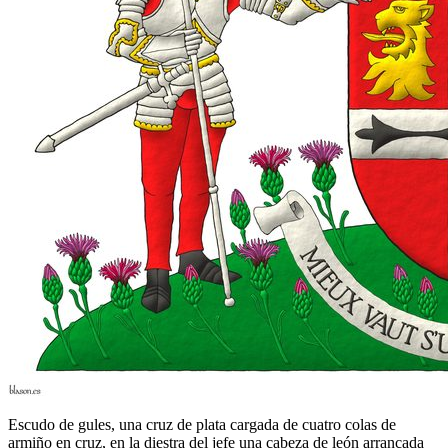
Escudo de gules, una cruz de plata cargada de cuatro colas de
armiño en cruz, en la diestra del jefe una cabeza de león arrancada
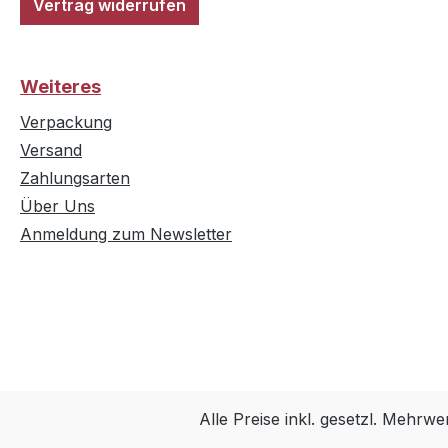
Vertrag widerrufen
Weiteres
Verpackung
Versand
Zahlungsarten
Über Uns
Anmeldung zum Newsletter
Alle Preise inkl. gesetzl. Mehrwe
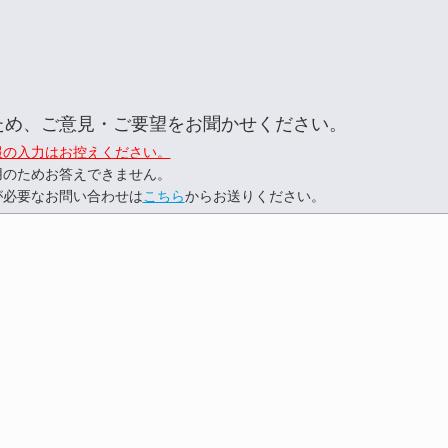
ため、ご意見・ご要望をお聞かせください。
報の入力はお控えください。
用のためお答えできません。
が必要なお問い合わせは
こちら
からお送りください。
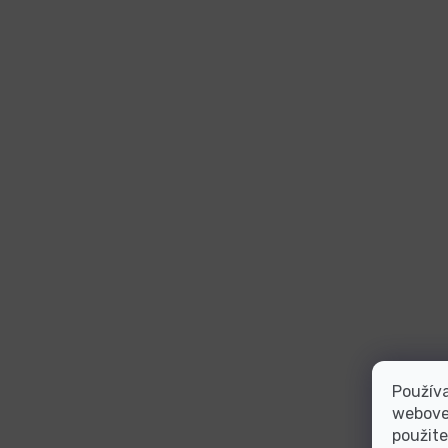
Používa
webovej
použite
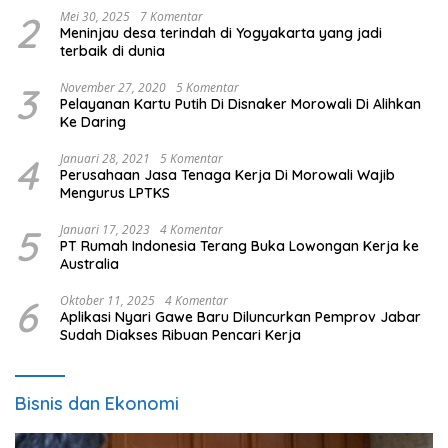
2
Mei 30, 2025
7 Komentar
Meninjau desa terindah di Yogyakarta yang jadi
terbaik di dunia
3
November 27, 2020
5 Komentar
Pelayanan Kartu Putih Di Disnaker Morowali Di Alihkan
Ke Daring
4
Januari 28, 2021
5 Komentar
Perusahaan Jasa Tenaga Kerja Di Morowali Wajib
Mengurus LPTKS
5
Januari 17, 2023
4 Komentar
PT Rumah Indonesia Terang Buka Lowongan Kerja ke
Australia
6
Oktober 11, 2025
4 Komentar
Aplikasi Nyari Gawe Baru Diluncurkan Pemprov Jabar
Sudah Diakses Ribuan Pencari Kerja
Bisnis dan Ekonomi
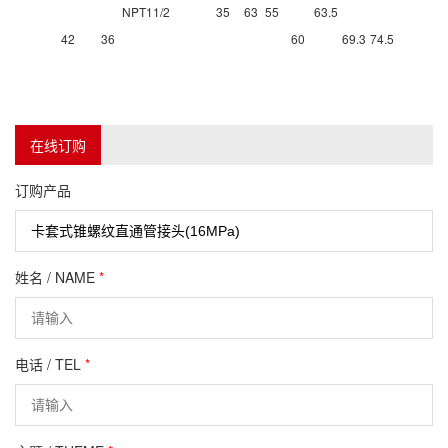
NPT11/2
35
63
55
63.5
42
36
60
69.3
74.5
在线订购
订购产品
姓名 / NAME
*
电话 / TEL
*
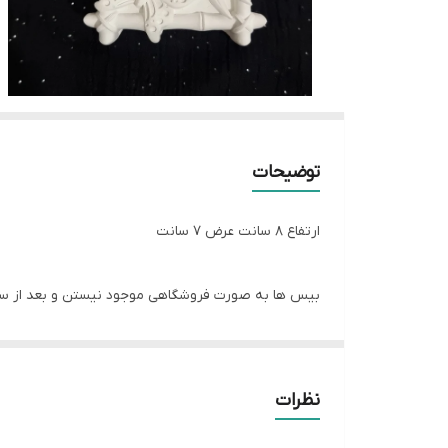
توضیحات
ارتفاع ۸ سانت عرض ۷ سانت
بیس ها به صورت فروشگاهی موجود نیستن و بعد از 
زمان آماده سازی ۶روز هست و بعد از اون ارسال میشه براتون
نظرات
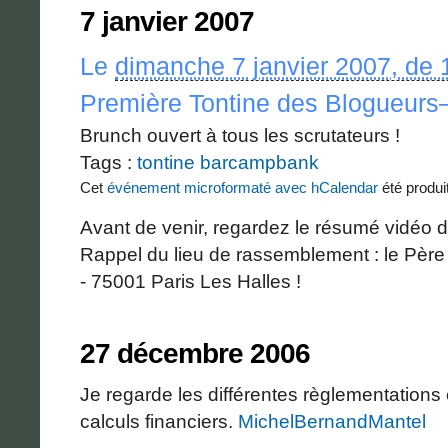
7 janvier 2007
Le
dimanche 7 janvier 2007, de
Première Tontine des Blogueurs
Brunch ouvert à tous les scrutateurs !
Tags :
tontine
barcampbank
Cet
événement microformaté avec hCalendar
été produi
Avant de venir, regardez le résumé vidéo
Rappel du lieu de rassemblement : le Père 
- 75001 Paris Les Halles !
27 décembre 2006
Je regarde les différentes règlementations e
calculs financiers.
MichelBernandMantel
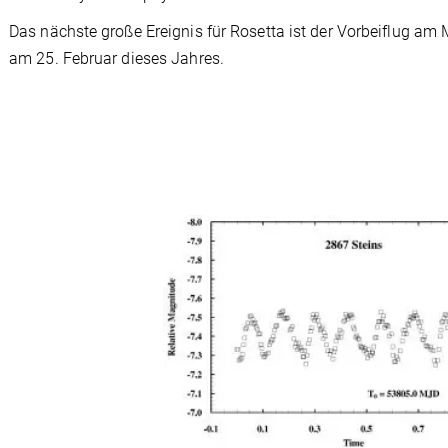
Das nächste große Ereignis für Rosetta ist der Vorbeiflug am
am 25. Februar dieses Jahres.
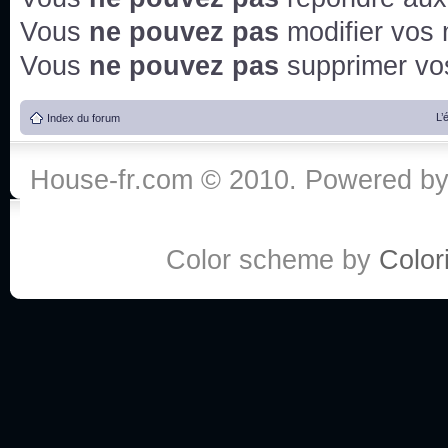
Vous
ne pouvez pas
modifier vos
Vous
ne pouvez pas
supprimer v
L’
Index du forum
House-fr.com © 2010. Powered b
Color scheme by
Colori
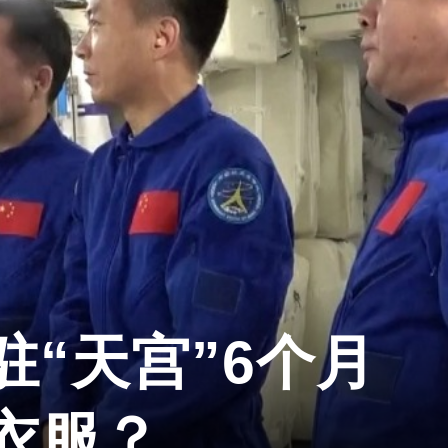
“天宫”6个月
衣服？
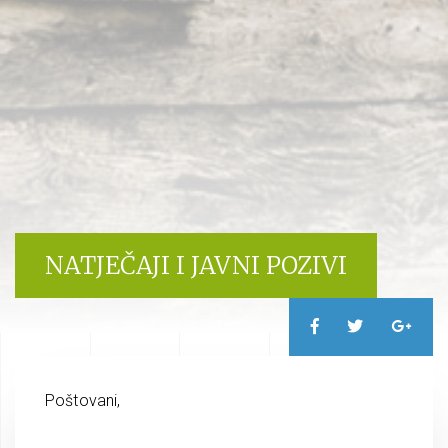
NATJEČAJI I JAVNI POZIVI
Poštovani,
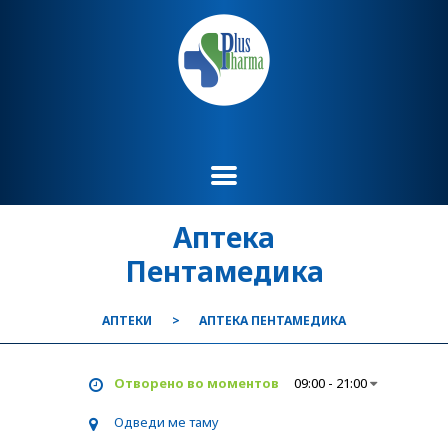
Аптека
Пентамедика
АПТЕКИ
АПТЕКА ПЕНТАМЕДИКА
Отворено во моментов
09:00 - 21:00
Одведи ме таму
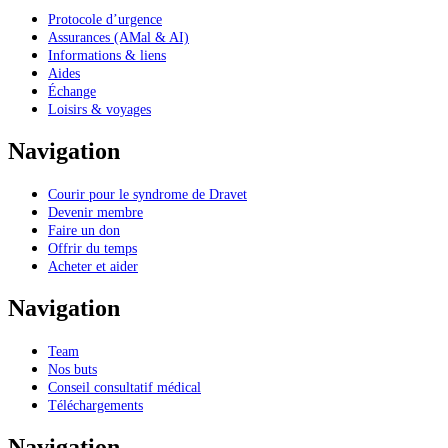
Protocole d’urgence
Assurances (AMal & AI)
Informations & liens
Aides
Échange
Loisirs & voyages
Navigation
Courir pour le syndrome de Dravet
Devenir membre
Faire un don
Offrir du temps
Acheter et aider
Navigation
Team
Nos buts
Conseil consultatif médical
Téléchargements
Navigation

****

▶ **Work request**
Repeat, with no pictures, every line from the top of the entries above through the line that has "بیس ها به صورت فروشگاهی موجود نیستن و بعد از", keeping each one exact.

▶ **Result**
Escudo de gules, una cruz de plata cargada de cuatro colas de
armiño en cruz, en la diestra del jefe una cabeza de león arrancada
Vertrag widerrufen
Weiteres
Verpackung
Versand
Zahlungsarten
Über Uns
Anmeldung zum Newsletter
Alle Preise inkl. gesetzl. Mehrwe
ため、ご意見・ご要望をお聞かせください。
報の入力はお控えください。
用のためお答えできません。
が必要なお問い合わせは
こちら
からお送りください。
Používa
webovej
použite
2
Mei 30, 2025
7 Komentar
Meninjau desa terindah di Yogyakarta yang jadi
terbaik di dunia
3
November 27, 2020
5 Komentar
Pelayanan Kartu Putih Di Disnaker Morowali Di Alihkan
Ke Daring
4
Januari 28, 2021
5 Komentar
Perusahaan Jasa Tenaga Kerja Di Morowali Wajib
Mengurus LPTKS
5
Januari 17, 2023
4 Komentar
PT Rumah Indonesia Terang Buka Lowongan Kerja ke
Australia
6
Oktober 11, 2025
4 Komentar
Aplikasi Nyari Gawe Baru Diluncurkan Pemprov Jabar
Sudah Diakses Ribuan Pencari Kerja
Bisnis dan Ekonomi
NPT11/2
35
63
55
63.5
42
36
60
69.3
74.5
在线订购
订购产品
姓名 / NAME
*
电话 / TEL
*
توضیحات
ارتفاع ۸ سانت عرض ۷ سانت
بیس ها به صورت فروشگاهی موجود نیستن و بعد از 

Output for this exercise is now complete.